Exercise details
Every record that follows is to be copied exactly, with the pictures omitted.

Excerpted data
-*-*-
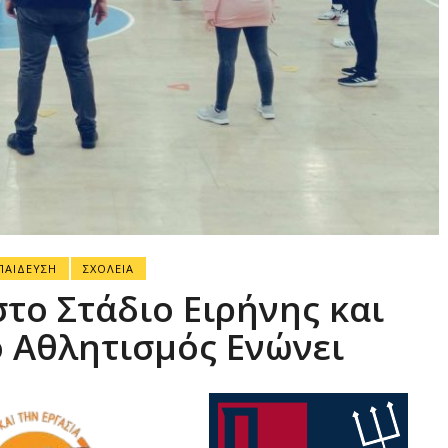
ΠΑΙΔΕΥΣΗ
ΣΧΟΛΕΙΑ
το Στάδιο Ειρήνης και
ο Αθλητισμός Ενώνει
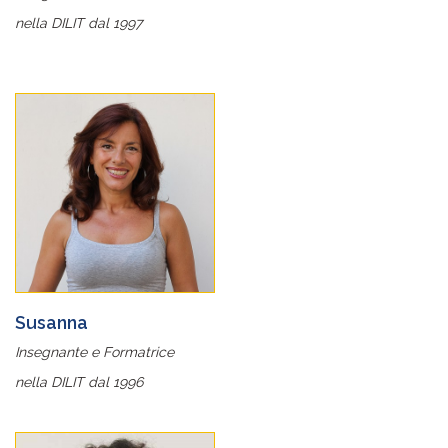
nella DILIT dal 1997
Susanna
Insegnante e Formatrice
nella DILIT dal 1996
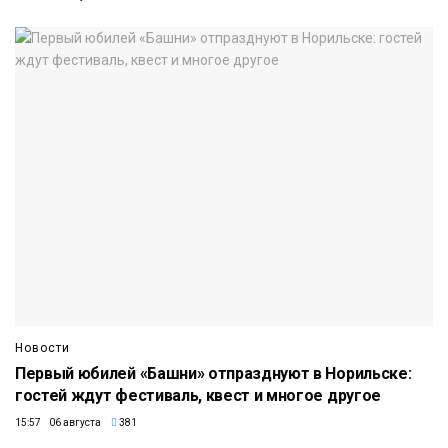
Новости
Первый юбилей «Башни» отпразднуют в Норильске:
гостей ждут фестиваль, квест и многое другое
15:57 06 августа
381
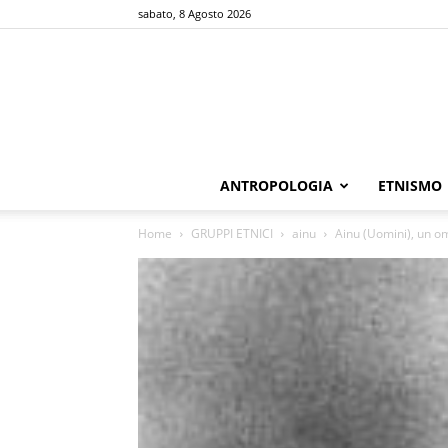
sabato, 8 Agosto 2026
ANTROPOLOGIA
ETNISMO
Home
GRUPPI ETNICI
ainu
Ainu (Uomini), un om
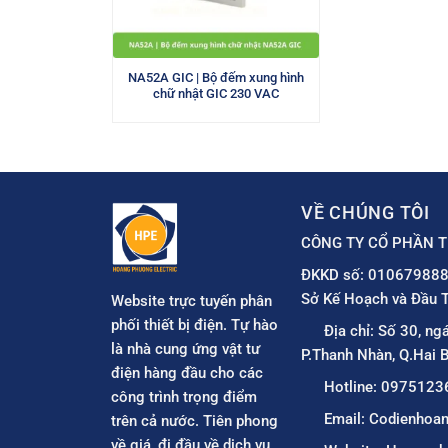
NA52A GIC | Bộ đếm xung hình
chữ nhật GIC 230 VAC
VỀ CHÚNG TÔI
CÔNG TY CỔ PHẦN T
ĐKKD số: 010679888
Sở Kế Hoạch và Đầu T
Website trực tuyến phân
phối thiết bị điện. Tự hào
Địa chỉ: Số 30, ng
là nhà cung ứng vật tư
P.Thanh Nhàn, Q.Hai B
điện hàng đầu cho các
Hotline: 0975123
công trình trọng điểm
Email: Codienho
trên cả nước. Tiên phong
về giá, đi đầu về dịch vụ.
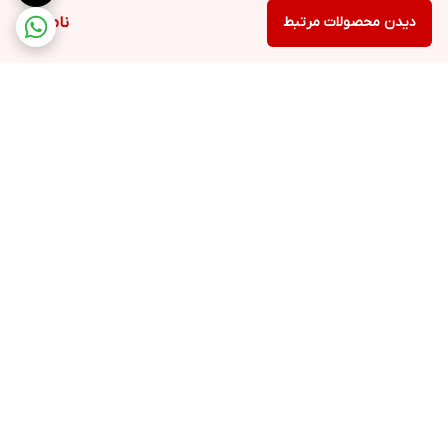
دیدن محصولات مرتبط
ناموجود
برگشت به بالا
ارسال ویژه
خرید کامل جهاز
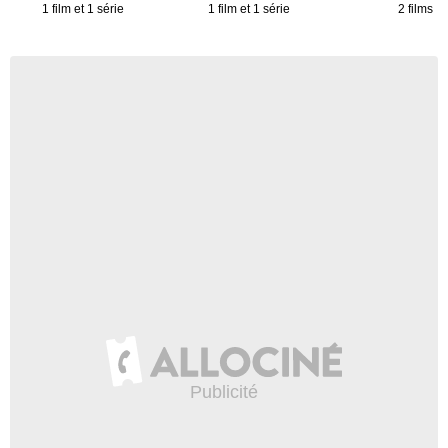
1 film et 1 série
1 film et 1 série
2 films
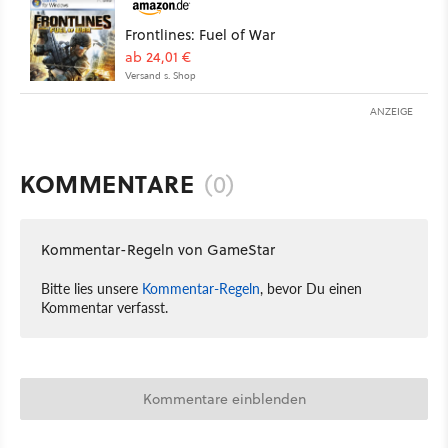
Frontlines: Fuel of War
ab 24,01 €
Versand s. Shop
ANZEIGE
KOMMENTARE
(0)
Kommentar-Regeln von GameStar
Bitte lies unsere
Kommentar-Regeln
, bevor Du einen
Kommentar verfasst.
Kommentare einblenden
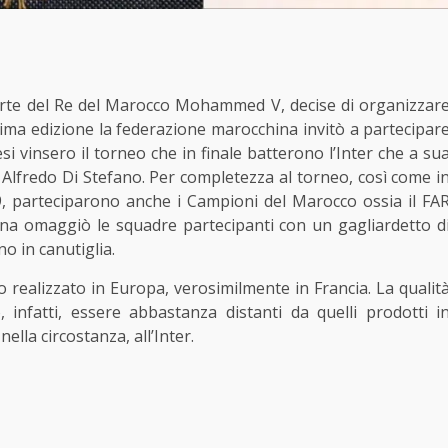
rte del Re del Marocco Mohammed V, decise di organizzar
rima edizione
la federazione marocchina
invitò a partecipar
si vinsero il torneo che in finale batterono l’Inter che a su
 Alfredo Di Stefano. Per completezza al torneo, così come i
989, parteciparono anche i Campioni del Marocco ossia il FA
ina omaggiò le squadre partecipanti con un gagliardetto d
o in canutiglia.
o realizzato in Europa, verosimilmente in Francia. La qualit
, infatti, essere abbastanza distanti da quelli prodotti i
lla circostanza, all’Inter.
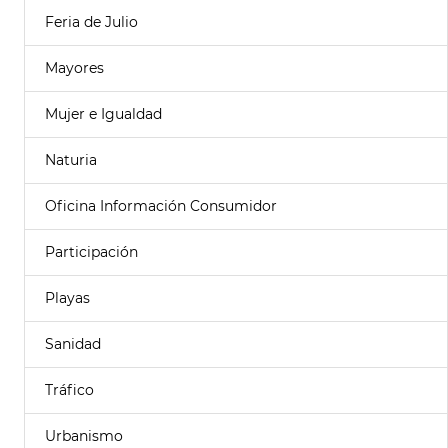
Feria de Julio
Mayores
Mujer e Igualdad
Naturia
Oficina Información Consumidor
Participación
Playas
Sanidad
Tráfico
Urbanismo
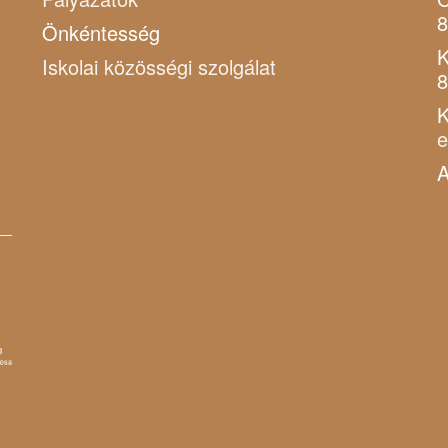
8
Önkéntesség
K
Iskolai közösségi szolgálat
8
K
A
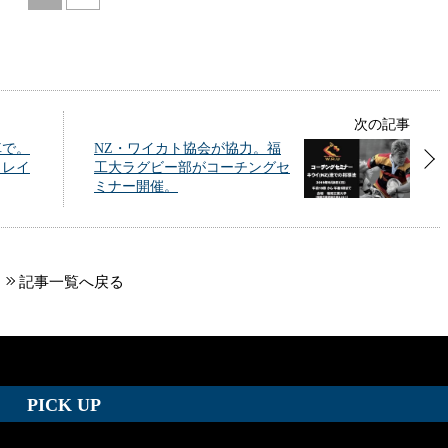
次の記事
車で。
NZ・ワイカト協会が協力。福
クレイ
工大ラグビー部がコーチングセ
ミナー開催。
記事一覧へ戻る
PICK UP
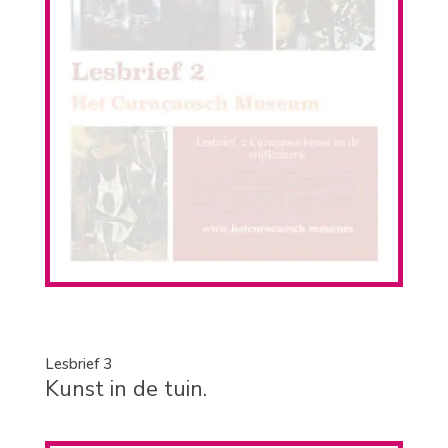
Lesbrief 3
Kunst in de tuin.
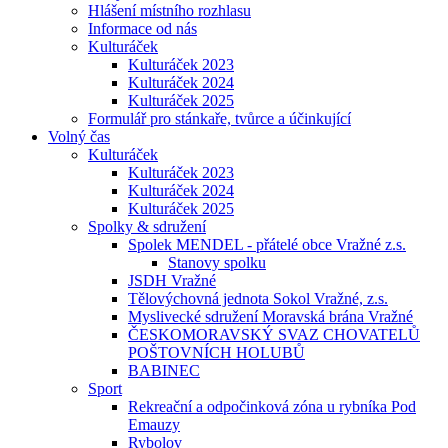
Hlášení místního rozhlasu
Informace od nás
Kulturáček
Kulturáček 2023
Kulturáček 2024
Kulturáček 2025
Formulář pro stánkaře, tvůrce a účinkující
Volný čas
Kulturáček
Kulturáček 2023
Kulturáček 2024
Kulturáček 2025
Spolky & sdružení
Spolek MENDEL - přátelé obce Vražné z.s.
Stanovy spolku
JSDH Vražné
Tělovýchovná jednota Sokol Vražné, z.s.
Myslivecké sdružení Moravská brána Vražné
ČESKOMORAVSKÝ SVAZ CHOVATELŮ
POŠTOVNÍCH HOLUBŮ
BABINEC
Sport
Rekreační a odpočinková zóna u rybníka Pod
Emauzy
Rybolov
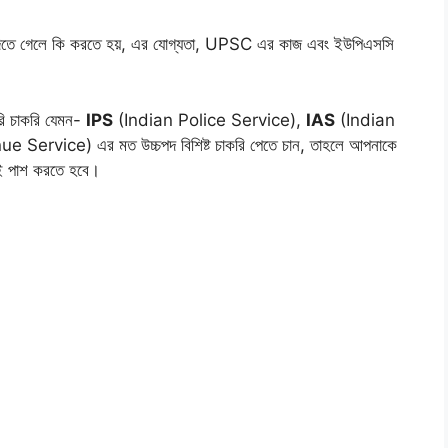
দিতে গেলে কি করতে হয়, এর যোগ্যতা, UPSC এর কাজ এবং ইউপিএসসি
রি চাকরি যেমন-
IPS
(Indian Police Service),
IAS
(Indian
 Service) এর মত উচ্চপদ বিশিষ্ট চাকরি পেতে চান, তাহলে আপনাকে
 পাশ করতে হবে।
-*-*-
Task response
ΠΑΙΔΕΥΣΗ
ΣΧΟΛΕΙΑ
το Στάδιο Ειρήνης και
ο Αθλητισμός Ενώνει
nella DILIT dal 1997
Susanna
Insegnante e Formatrice
nella DILIT dal 1996
Новости
Первый юбилей «Башни» отпразднуют в Норильске:
гостей ждут фестиваль, квест и многое другое
15:57 06 августа
381
sabato, 8 Agosto 2026
ANTROPOLOGIA
ETNISMO
Home
GRUPPI ETNICI
ainu
Ainu (Uomini), un om
NA52A GIC | Bộ đếm xung hình
chữ nhật GIC 230 VAC
VỀ CHÚNG TÔI
CÔNG TY CỔ PHẦN T
ĐKKD số: 010679888
Sở Kế Hoạch và Đầu T
Website trực tuyến phân
phối thiết bị điện. Tự hào
Địa chỉ: Số 30, ng
là nhà cung ứng vật tư
P.Thanh Nhàn, Q.Hai B
điện hàng đầu cho các
Hotline: 0975123
công trình trọng điểm
Email: Codienho
trên cả nước. Tiên phong
về giá, đi đầu về dịch vụ.
دیدن محصولات مرتبط
ناموجود
برگشت به بالا
ارسال ویژه
خرید کامل جهاز
1 film et 1 série
1 film et 1 série
2 films
Frontlines: Fuel of War
ab 24,01 €
Versand s. Shop
ANZEIGE
KOMMENTARE
(0)
Kommentar-Regeln von GameStar
Bitte lies unsere
Kommentar-Regeln
, bevor Du einen
Kommentar verfasst.
Kommentare einblenden
rte del Re del Marocco Mohammed V, decise di organizzar
rima edizione
la federazione marocchina
invitò a partecipar
si vinsero il torneo che in finale batterono l’Inter che a su
 Alfredo Di Stefano. Per completezza al torneo, così come i
989, parteciparono anche i Campioni del Marocco ossia il FA
ina omaggiò le squadre partecipanti con un gagliardetto d
o in canutiglia.
o realizzato in Europa, verosimilmente in Francia. La qualit
, infatti, essere abbastanza distanti da quelli prodotti i
lla circostanza, all’Inter.
Feria de Julio
Mayores
Mujer e Igualdad
Naturia
Oficina Información Consumidor
Participación
Playas
Sanidad
Tráfico
Urbanismo
8
Önkéntesség
K
Iskolai közösségi szolgálat
8
K
A
次の記事
車で。
NZ・ワイカト協会が協力。福
クレイ
工大ラグビー部がコーチングセ
ミナー開催。
記事一覧へ戻る
PICK UP
Lesbrief 3
Kunst in de tuin.
Hlášení místního rozhlasu
Informace od nás
Kulturáček
Kulturáček 2023
Kulturáček 2024
Kulturáček 2025
Formulář pro stánkaře, tvůrce a účinkující
Volný čas
Kulturáček
Kulturáček 2023
Kulturáček 2024
Kulturáček 2025
Spolky & sdružení
Spolek MENDEL - přátelé obce Vražné z.s.
Stanovy spolku
JSDH Vražné
Tělovýchovná jednota Sokol Vražné, z.s.
Myslivecké sdružení Moravská brána Vražné
ČESKOMORAVSKÝ SVAZ CHOVATELŮ
POŠTOVNÍCH HOLUBŮ
BABINEC
Sport
Rekreační a odpočinková zóna u rybníka Pod
Emauzy
Rybolov
দিতে গেলে কি করতে হয়, এর যোগ্যতা, UPSC এর কাজ এবং ইউপিএসসি
রি চাকরি যেমন-
IPS
(Indian Police Service),
IAS
(Indian
 Service) এর মত উচ্চপদ বিশিষ্ট চাকরি পেতে চান, তাহলে আপনাকে
 পাশ করতে হবে।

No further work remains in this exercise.